Datetime data types (version 1.0)

Editor’s draft 11 June 2019

Specification URI:

http://purl.org/zarr/spec/protocol/extensions/datetime-dtypes/1.0

Issue tracking:

GitHub issues

Suggest an edit for this spec:

GitHub editor

Copyright 2019 Zarr core development team (@@TODO list institutions?). This work is licensed under a Creative Commons Attribution 3.0 Unported License.


Abstract

This specification is a Zarr protocol extension defining data types for datetimes (moment in time) and timedeltas (difference between two datetimes).

Status of this document

This document is a Work in Progress. It may be updated, replaced or obsoleted by other documents at any time. It is inappapropriate to cite this document as other than work in progress.
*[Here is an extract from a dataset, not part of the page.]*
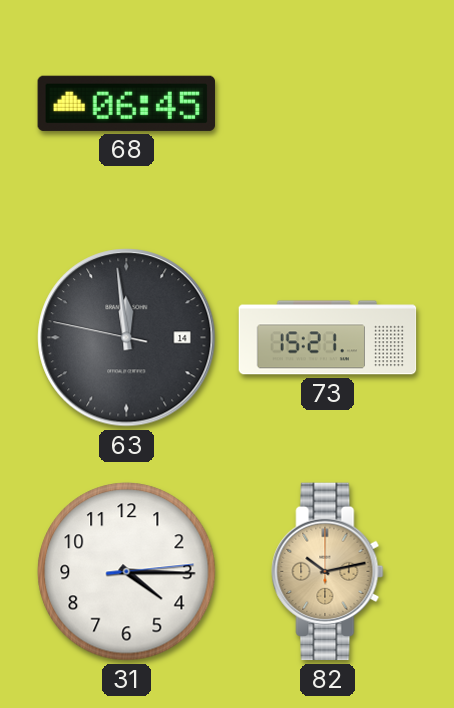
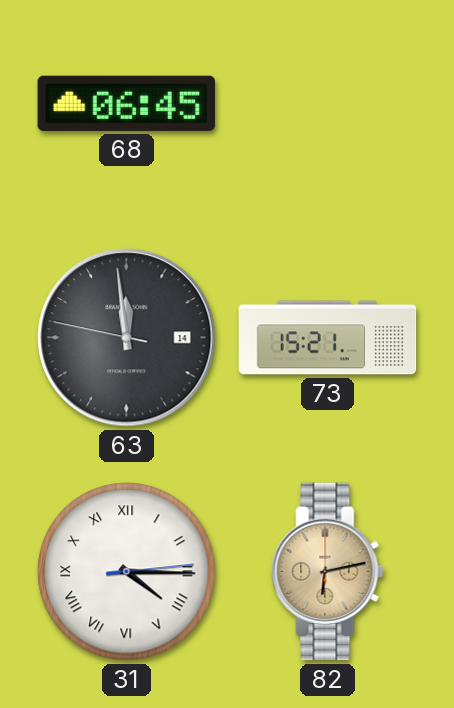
31 numerals: Arabic -> Roman
82: 10:13 -> 6:13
Comments, questions or contributions to this document are very welcome. Comments and questions should be raised via GitHub issues. When raising an issue, please add the label “datetime-dtypes-v1.0”.

This document was produced by the Zarr core development team.

Document conventions

Conformance requirements are expressed with a combination of descriptive assertions and [RFC2119] terminology. The key words “MUST”, “MUST NOT”, “REQUIRED”, “SHALL”, “SHALL NOT”, “SHOULD”, “SHOULD NOT”, “RECOMMENDED”, “MAY”, and “OPTIONAL” in the normative parts of this document are to be interpreted as described in [RFC2119]. However, for readability, these words do not appear in all uppercase letters in this specification.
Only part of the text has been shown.